* _Task to carry out_
In the records below, find the line containing "kann man das"; give it again exactly, along with every line that follows, and nothing else.

* _Excerpted records_
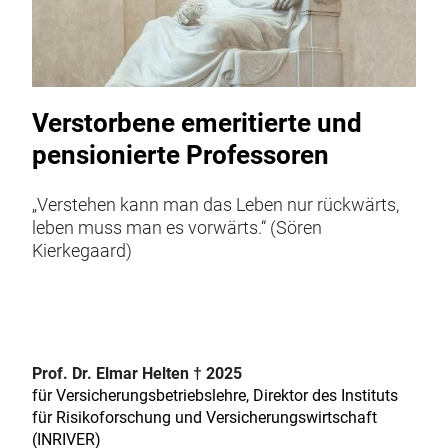
Verstorbene emeritierte und
pensionierte Professoren
„Verstehen kann man das Leben nur rückwärts,
leben muss man es vorwärts.“ (Sören
Kierkegaard)
Prof. Dr. Elmar Helten
† 2025
für Versicherungsbetriebslehre, Direktor des Instituts
für Risikoforschung und Versicherungswirtschaft
(INRIVER)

* _Answer to this task_
„Verstehen kann man das Leben nur rückwärts,
leben muss man es vorwärts.“ (Sören
Kierkegaard)
Prof. Dr. Elmar Helten
† 2025
für Versicherungsbetriebslehre, Direktor des Instituts
für Risikoforschung und Versicherungswirtschaft
(INRIVER)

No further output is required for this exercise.